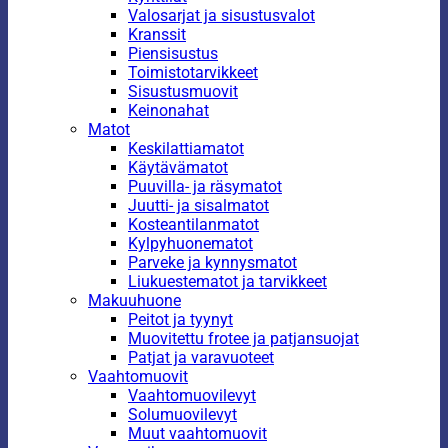
Valosarjat ja sisustusvalot
Kranssit
Piensisustus
Toimistotarvikkeet
Sisustusmuovit
Keinonahat
Matot
Keskilattiamatot
Käytävämatot
Puuvilla- ja räsymatot
Juutti- ja sisalmatot
Kosteantilanmatot
Kylpyhuonematot
Parveke ja kynnysmatot
Liukuestematot ja tarvikkeet
Makuuhuone
Peitot ja tyynyt
Muovitettu frotee ja patjansuojat
Patjat ja varavuoteet
Vaahtomuovit
Vaahtomuovilevyt
Solumuovilevyt
Muut vaahtomuovit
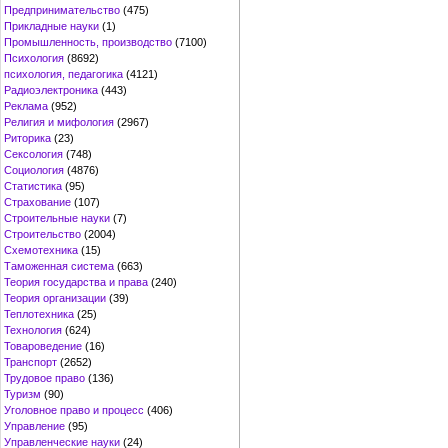
Предпринимательство
(475)
Прикладные науки
(1)
Промышленность, производство
(7100)
Психология
(8692)
психология, педагогика
(4121)
Радиоэлектроника
(443)
Реклама
(952)
Религия и мифология
(2967)
Риторика
(23)
Сексология
(748)
Социология
(4876)
Статистика
(95)
Страхование
(107)
Строительные науки
(7)
Строительство
(2004)
Схемотехника
(15)
Таможенная система
(663)
Теория государства и права
(240)
Теория организации
(39)
Теплотехника
(25)
Технология
(624)
Товароведение
(16)
Транспорт
(2652)
Трудовое право
(136)
Туризм
(90)
Уголовное право и процесс
(406)
Управление
(95)
Управленческие науки
(24)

------------

- WHAT IS NEEDED
Exactly the lines from the one holding "Теория государства и права" through the end of the data are to be repeated, with both ends included.

- ANSWER TO THIS EXERCISE
Теория государства и права
(240)
Теория организации
(39)
Теплотехника
(25)
Технология
(624)
Товароведение
(16)
Транспорт
(2652)
Трудовое право
(136)
Туризм
(90)
Уголовное право и процесс
(406)
Управление
(95)
Управленческие науки
(24)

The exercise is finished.